If you have anything to share please post to our group on Flickr.  We'd love to see your images!  Photos shared on Flickr, post to our Facebook page automatically and if you prefer Instagram photos please tag with #modernirishquilters so we can all share what we are making!

- Ruth

Tuesday, 1 July 2014

Modern Irish {Scrappy} Bee: July's Blocks

I can’t believe it’s July already and my turn to be Queen Bee. This is the first time I have taken part in a Bee so I thought by picking July I would have plenty of time to be organised. Then the universe laughed and laughed, and here I am the night before holidays knee deep in packing writing my first ever blog post. I have really enjoyed making all the different blocks and trying new patterns for the ladies so far this year. There are going to be some spectacular quilts! My pile of scraps doesn’t appear to be getting very much smaller though the list of quilts I want to make is getting longer….. I have changed my mind so many times about which block I would like but finally chose this one. It’s pretty simple as blocks go but I love the effect. I would like you each to make eight 6.5 inch square (unfinished) string blocks. This tutorial by Sherri McConnell is very easy to follow (though note she works off a larger block size). Once you have your strings prepared they only take minutes to put together. In keeping with our scrappy theme these can be as colourful and scrappy as you like. The only stipulation I have is that the centre strip is a happy colourful selvedge. I hope you have some lying around. I’m not a huge fan of batiks and civil war type colours but other than that anything goes. Linen mixes etc are fine. If you want to add other selvedge strips into the block too that’s cool as well.
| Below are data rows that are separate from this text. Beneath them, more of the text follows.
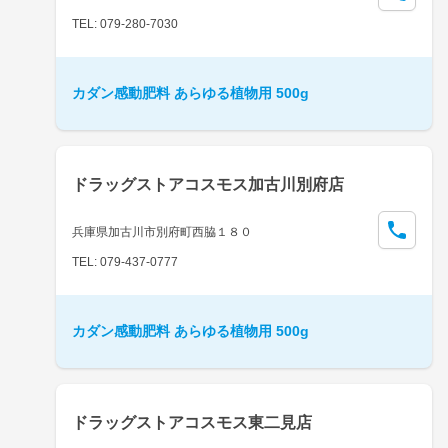
TEL: 079-280-7030
カダン感動肥料 あらゆる植物用 500g
ドラッグストアコスモス加古川別府店
兵庫県加古川市別府町西脇１８０
TEL: 079-437-0777
カダン感動肥料 あらゆる植物用 500g
ドラッグストアコスモス東二見店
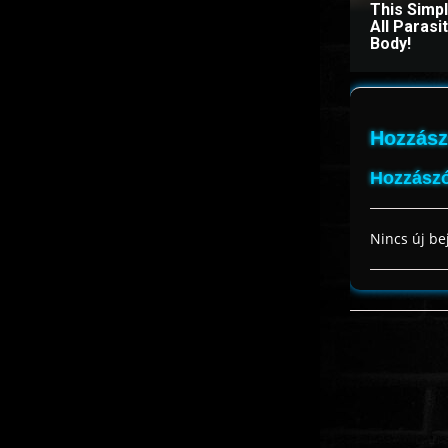
This Simp
All Paras
Body!
Hozzász
Hozzászó
Nincs új be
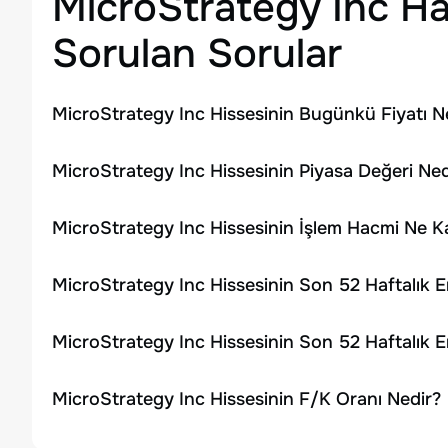
MicroStrategy Inc
Ha
Sorulan Sorular
MicroStrategy Inc Hissesinin Bugünkü Fiyatı N
MicroStrategy Inc Hissesinin Piyasa Değeri Ned
MicroStrategy Inc Hissesinin İşlem Hacmi Ne K
MicroStrategy Inc Hissesinin Son 52 Haftalık 
MicroStrategy Inc Hissesinin Son 52 Haftalık 
MicroStrategy Inc Hissesinin F/K Oranı Nedir?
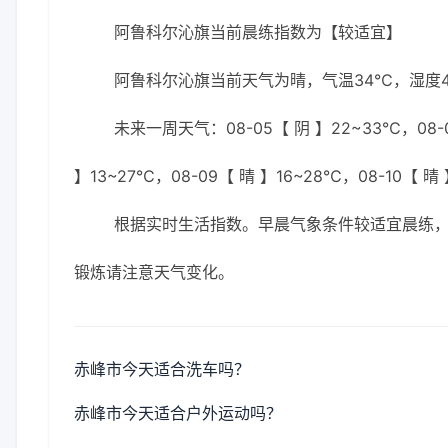
阿鲁科尔沁旗当前晨练指数为【较适宜】
阿鲁科尔沁旗当前天气为晴，气温34℃，湿度41
未来一周天气：08-05【 阴 】22~33℃，08-0
】13~27℃，08-09【 晴 】16~28℃，08-10【 晴
根据实时生活指数。早晨气象条件较适宜晨练
锻炼请注意天气变化。
赤峰市今天适合洗车吗？
赤峰市今天适合户外运动吗？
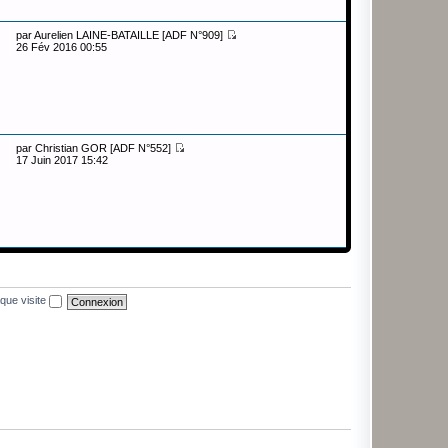
par
Aurelien LAINE-BATAILLE [ADF N°909]
26 Fév 2016 00:55
par
Christian GOR [ADF N°552]
17 Juin 2017 15:42
que visite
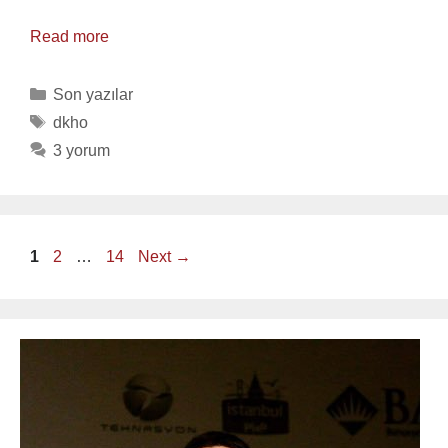
Read more
Categories
Son yazılar
Tags
dkho
3 yorum
Page
Page
Page
1
2
…
14
Next
→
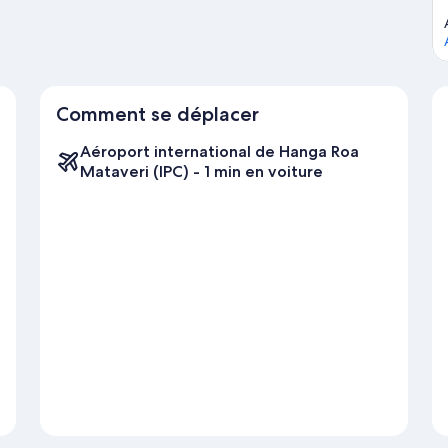
Comment se déplacer
Aéroport international de Hanga Roa
Mataveri (IPC) - 1 min en voiture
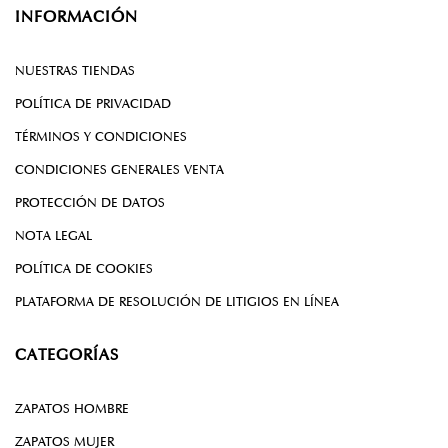
INFORMACIÓN
NUESTRAS TIENDAS
POLÍTICA DE PRIVACIDAD
TÉRMINOS Y CONDICIONES
CONDICIONES GENERALES VENTA
PROTECCIÓN DE DATOS
NOTA LEGAL
POLÍTICA DE COOKIES
PLATAFORMA DE RESOLUCIÓN DE LITIGIOS EN LÍNEA
CATEGORÍAS
ZAPATOS HOMBRE
ZAPATOS MUJER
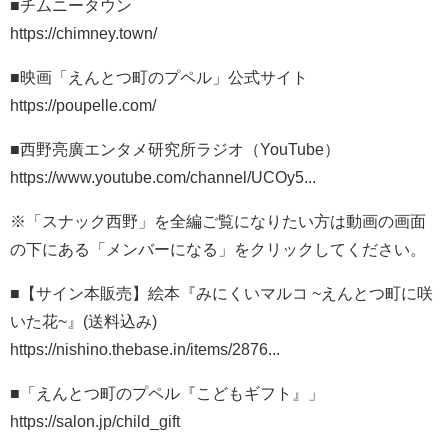
■チムニータウン
https://chimney.town/
■映画「えんとつ町のプペル」公式サイト
https://poupelle.com/
■西野亮廣エンタメ研究所ラジオ（YouTube）
https://www.youtube.com/channel/UCOy5...​
※「スナック西野」を全編ご覧になりたい方は動画の画面
の下にある「メンバーになる」をクリックしてください。
■【サイン本販売】絵本『みにくいマルコ ~えんとつ町に咲
いた花~』(送料込み)
https://nishino.thebase.in/items/2876...​
■「えんとつ町のプペル『こどもギフト』」
https://salon.jp/child_gift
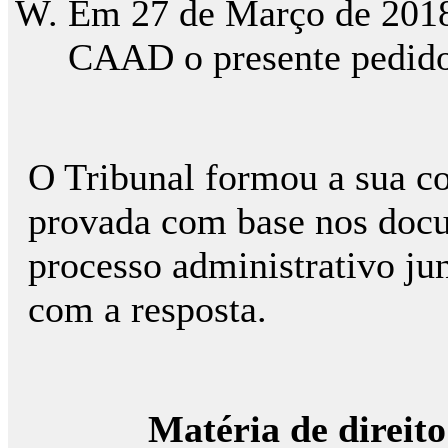
Em 27 de Março de 2018
CAAD o presente pedido 
O Tribunal formou a sua co
provada com base nos docu
processo administrativo ju
com a resposta.
Matéria de direito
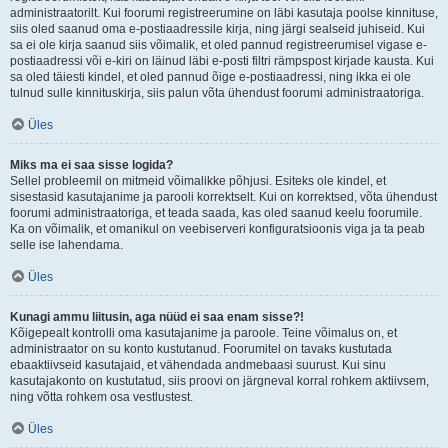
administraatorilt. Kui foorumi registreerumine on läbi kasutaja poolse kinnituse,
siis oled saanud oma e-postiaadressile kirja, ning järgi sealseid juhiseid. Kui
sa ei ole kirja saanud siis võimalik, et oled pannud registreerumisel vigase e-
postiaadressi või e-kiri on läinud läbi e-posti filtri rämpspost kirjade kausta. Kui
sa oled täiesti kindel, et oled pannud õige e-postiaadressi, ning ikka ei ole
tulnud sulle kinnituskirja, siis palun võta ühendust foorumi administraatoriga.
Üles
Miks ma ei saa sisse logida?
Sellel probleemil on mitmeid võimalikke põhjusi. Esiteks ole kindel, et
sisestasid kasutajanime ja parooli korrektselt. Kui on korrektsed, võta ühendust
foorumi administraatoriga, et teada saada, kas oled saanud keelu foorumile.
Ka on võimalik, et omanikul on veebiserveri konfiguratsioonis viga ja ta peab
selle ise lahendama.
Üles
Kunagi ammu liitusin, aga nüüd ei saa enam sisse?!
Kõigepealt kontrolli oma kasutajanime ja paroole. Teine võimalus on, et
administraator on su konto kustutanud. Foorumitel on tavaks kustutada
ebaaktiivseid kasutajaid, et vähendada andmebaasi suurust. Kui sinu
kasutajakonto on kustutatud, siis proovi on järgneval korral rohkem aktiivsem,
ning võtta rohkem osa vestlustest.
Üles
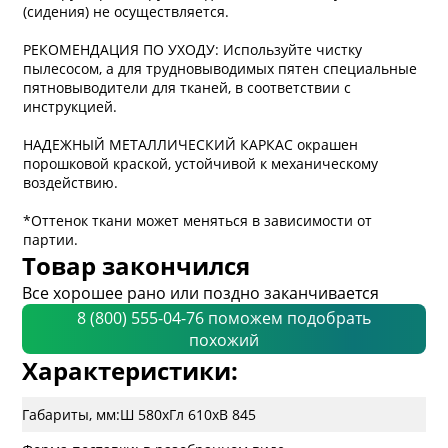
(сидения) не осуществляется.
РЕКОМЕНДАЦИЯ ПО УХОДУ: Используйте чистку
пылесосом, а для трудновыводимых пятен специальные
пятновыводители для тканей, в соответствии с
инструкцией.
НАДЕЖНЫЙ МЕТАЛЛИЧЕСКИЙ КАРКАС окрашен
порошковой краской, устойчивой к механическому
воздействию.
*Оттенок ткани может меняться в зависимости от
партии.
Товар закончился
Все хорошее рано или поздно заканчивается
8 (800) 555-04-76 поможем подобрать
похожий
Характеристики:
Габариты, мм:
Ш 580
x
Гл 610
x
В 845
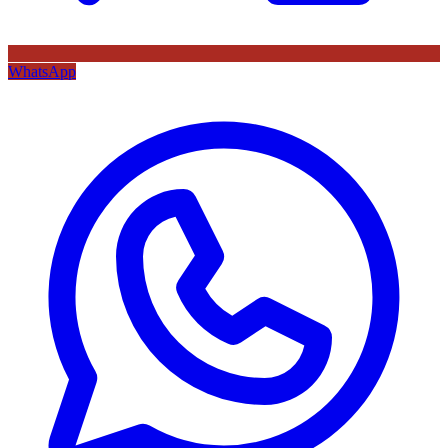
WhatsApp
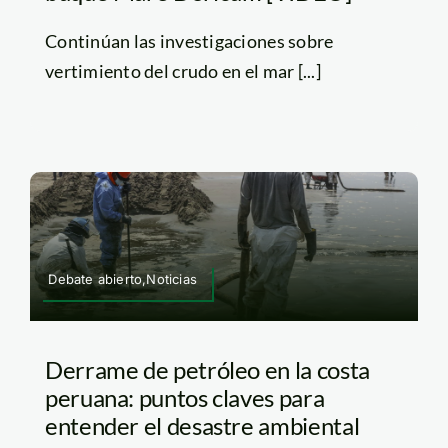
Continúan las investigaciones sobre
vertimiento del crudo en el mar [...]
Debate abierto,Noticias
Derrame de petróleo en la costa
peruana: puntos claves para
entender el desastre ambiental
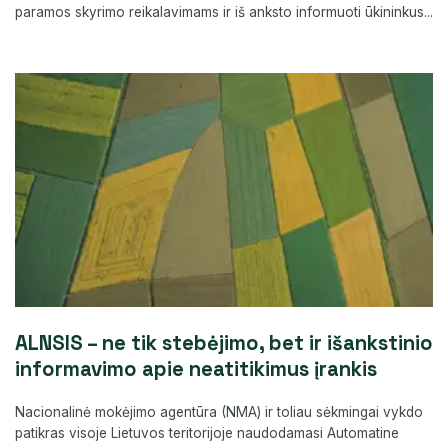
paramos skyrimo reikalavimams ir iš anksto informuoti ūkininkus...
ALNSIS – ne tik stebėjimo, bet ir išankstinio
informavimo apie neatitikimus įrankis
Nacionalinė mokėjimo agentūra (NMA) ir toliau sėkmingai vykdo
patikras visoje Lietuvos teritorijoje naudodamasi Automatine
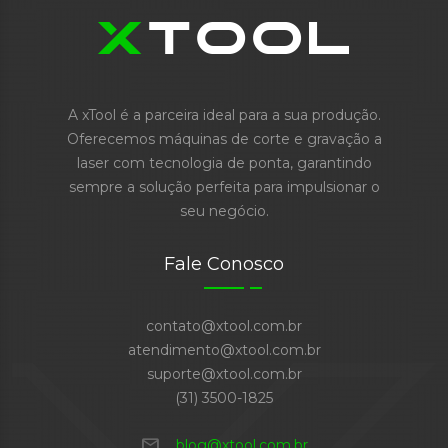
A xTool é a parceira ideal para a sua produção.
Oferecemos máquinas de corte e gravação a
laser com tecnologia de ponta, garantindo
sempre a solução perfeita para impulsionar o
seu negócio.
Fale Conosco
contato@xtool.com.br
atendimento@xtool.com.br
suporte@xtool.com.br
(31) 3500-1825
mail
blog@xtool.com.br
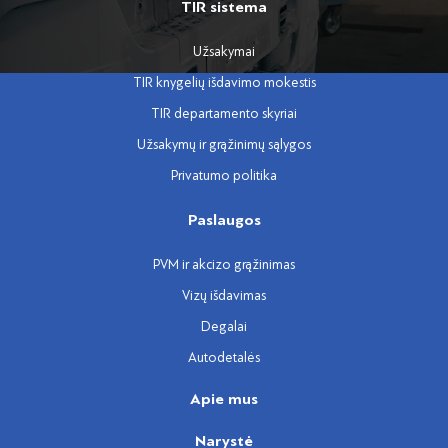
TIR sistema
Užsakymai
TIR knygelių išdavimo mokestis
TIR departamento skyriai
Užsakymų ir grąžinimų sąlygos
Privatumo politika
Paslaugos
PVM ir akcizo grąžinimas
Vizų išdavimas
Degalai
Autodetalės
Apie mus
Narystė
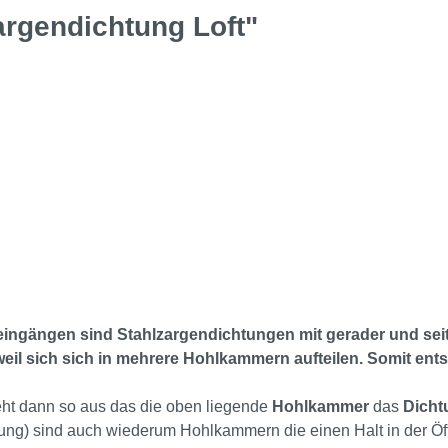
argendichtung Loft"
eingängen sind Stahlzargendichtungen mit gerader und seit
weil sich sich in mehrere Hohlkammern aufteilen. Somit ent
ieht dann so aus das die oben liegende
Hohlkammer
das
Dicht
tung) sind auch wiederum Hohlkammern die einen Halt in der Öf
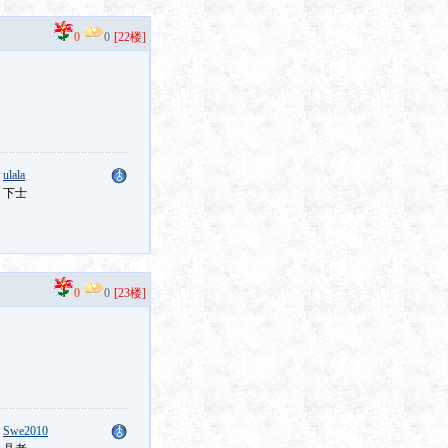
0
0
[22楼]
：
ulala
：下士
0
0
[23楼]
：
Swe2010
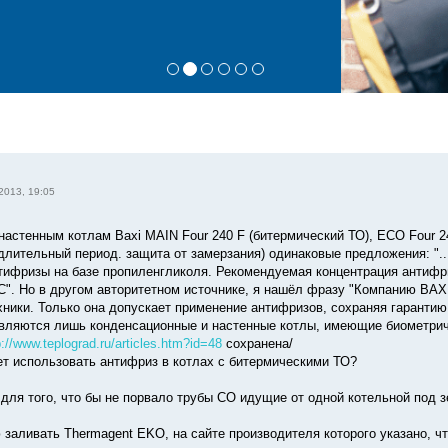
2013, 19:05
настенным котлам Baxi MAIN Four 240 F (битермический ТО), ECO Four 24
длительный период. защита от замерзания) одинаковые предложения: ".
тифризы на базе пропиленгликоля. Рекомендуемая концентрация антифр
0 ˚С". Но в другом авторитетном источнике, я нашёл фразу "Компанию В
хники. Только она допускает применение антифризов, сохраняя гаранти
ляются лишь конденсационные и настенные котлы, имеющие биометриче
p://www.teplograd.ru/articles.htm?id=48
сохранена/
ет использовать антифриз в котлах с битермическими ТО?
для того, что бы не порвало трубы СО идущие от одной котельной под з
заливать Thermagent EKO, на сайте производителя которого указано, чт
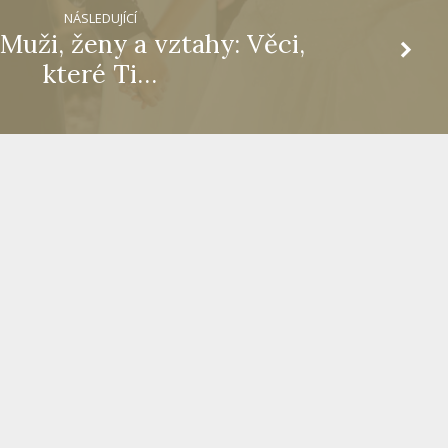
NÁSLEDUJÍCÍ
 Muži, ženy a vztahy: Věci,
které Ti…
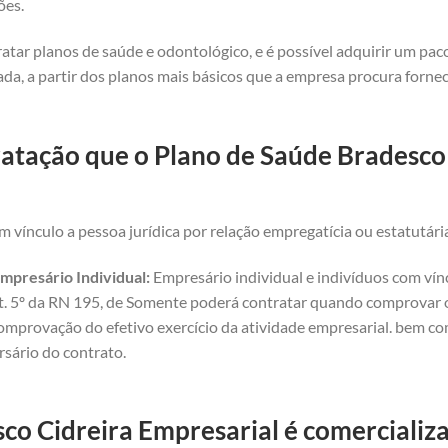
ões.
atar planos de saúde e odontológico, e é possível adquirir um pa
da, a partir dos planos mais básicos que a empresa procura forne
atação que o Plano de Saúde Bradesco 
 vínculo a pessoa jurídica por relação empregatícia ou estatutári
mpresário Individual:
Empresário individual e indivíduos com vínc
art. 5º da RN 195, de Somente poderá contratar quando comprovar o 
omprovação do efetivo exercício da atividade empresarial. bem com
rsário do contrato.
co Cidreira Empresarial é comercializa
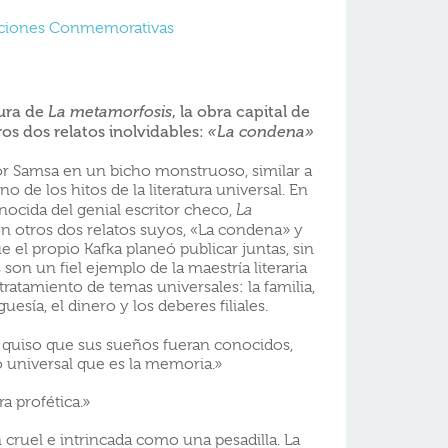
Ediciones Conmemorativas
dura de
, la obra capital de
La metamorfosis
os dos relatos inolvidables:
«La condena»
r Samsa en un bicho monstruoso, similar a
 de los hitos de la literatura universal. En
onocida del genial escritor checo,
La
on otros dos relatos suyos, «La condena» y
e el propio Kafka planeó publicar juntas, sin
s son un fiel ejemplo de la maestría literaria
tratamiento de temas universales: la familia,
esía, el dinero y los deberes filiales.
 quiso que sus sueños fueran conocidos,
 universal que es la memoria.»
a profética.»
an cruel e intrincada como una pesadilla. La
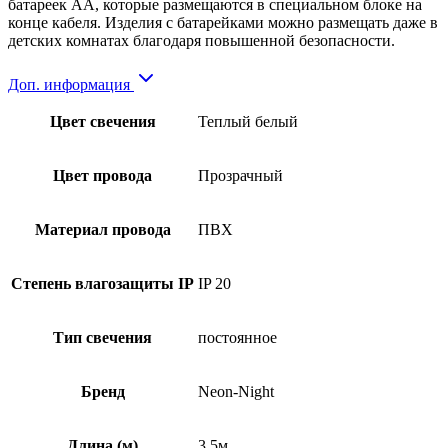
батареек АА, которые размещаются в специальном блоке на
конце кабеля. Изделия с батарейками можно размещать даже в
детских комнатах благодаря повышенной безопасности.
Доп. информация
Цвет свечения
Теплый белый
Цвет провода
Прозрачный
Материал провода
ПВХ
Степень влагозащиты IP
IP 20
Тип свечения
постоянное
Бренд
Neon-Night
Длина (м)
3,5м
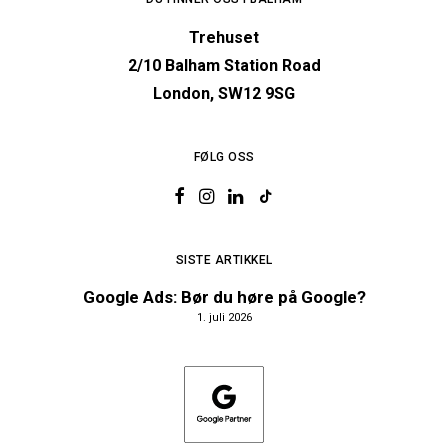
Trehuset
2/10 Balham Station Road
London, SW12 9SG
FØLG OSS
SISTE ARTIKKEL
Google Ads: Bør du høre på Google?
1. juli 2026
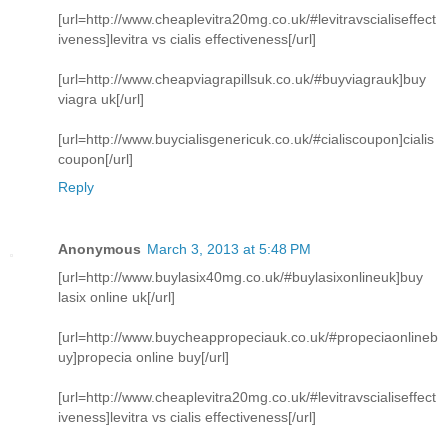
[url=http://www.cheaplevitra20mg.co.uk/#levitravscialiseffect
iveness]levitra vs cialis effectiveness[/url]
[url=http://www.cheapviagrapillsuk.co.uk/#buyviagrauk]buy
viagra uk[/url]
[url=http://www.buycialisgenericuk.co.uk/#cialiscoupon]cialis
coupon[/url]
Reply
Anonymous
March 3, 2013 at 5:48 PM
[url=http://www.buylasix40mg.co.uk/#buylasixonlineuk]buy
lasix online uk[/url]
[url=http://www.buycheappropeciauk.co.uk/#propeciaonlineb
uy]propecia online buy[/url]
[url=http://www.cheaplevitra20mg.co.uk/#levitravscialiseffect
iveness]levitra vs cialis effectiveness[/url]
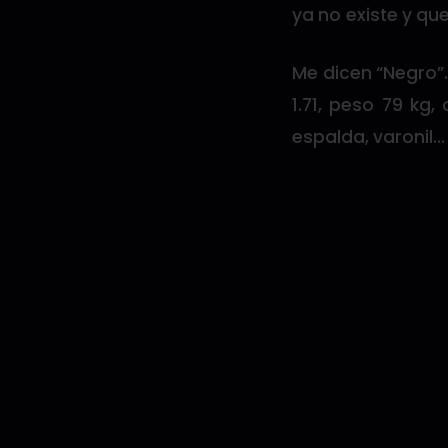
ya no existe y qu
Me dicen “Negro”.
1.71, peso 79 kg
espalda, varonil…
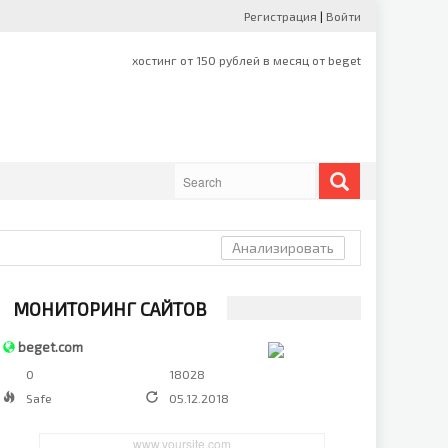
Регистрация
|
Войти
Анализировать
МОНИТОРИНГ САЙТОВ
beget.com
0
18028
Safe
05.12.2018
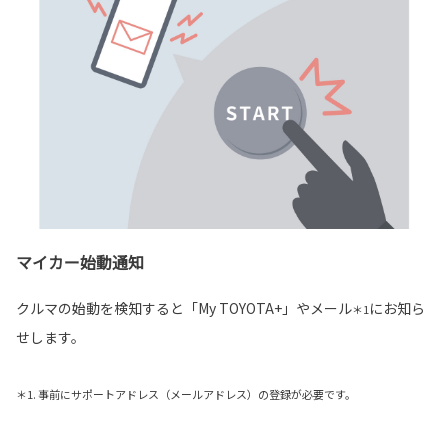
マイカー始動通知
クルマの始動を検知すると「My TOYOTA+」やメール
にお知ら
＊1
せします。
＊1. 事前にサポートアドレス（メールアドレス）の登録が必要です。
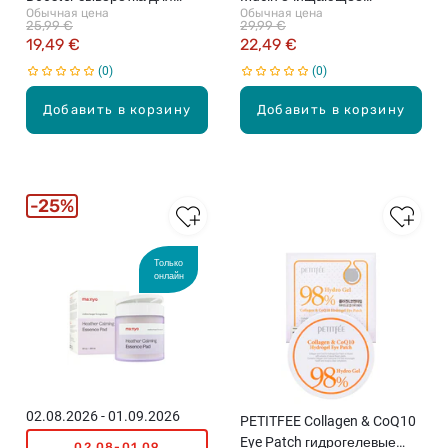
Обычная цена
Обычная цена
усиления сияния, 15мл
гелеобразное средство для
25,99 €
29,99 €
лица с улиточным муцином,
19,49 €
22,49 €
150мл
0
0
Добавить в корзину
Добавить в корзину
25%
Только
онлайн
02.08.2026 - 01.09.2026
PETITFEE Collagen & CoQ10
Eye Patch гидрогелевые
02.08-01.09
Your foundation fabric can be any scrap cotton fabric you have as it won't be seen. I used part of a sheet I had cut up for another project.


 I found it helpful to start by drawing a line down the centre diagonal of the foundation block, then another ¼ inch from the centre line. It's quite faint but it's there in the photo. Or you can live on the wild side and wing it- it's that kind of block.


I lined the edge of my selvedge strip along this line as my starting point.


 Then just keep adding strings as shown in the tutorial. Press and trim.


 And there you have it- a nice summer evening project.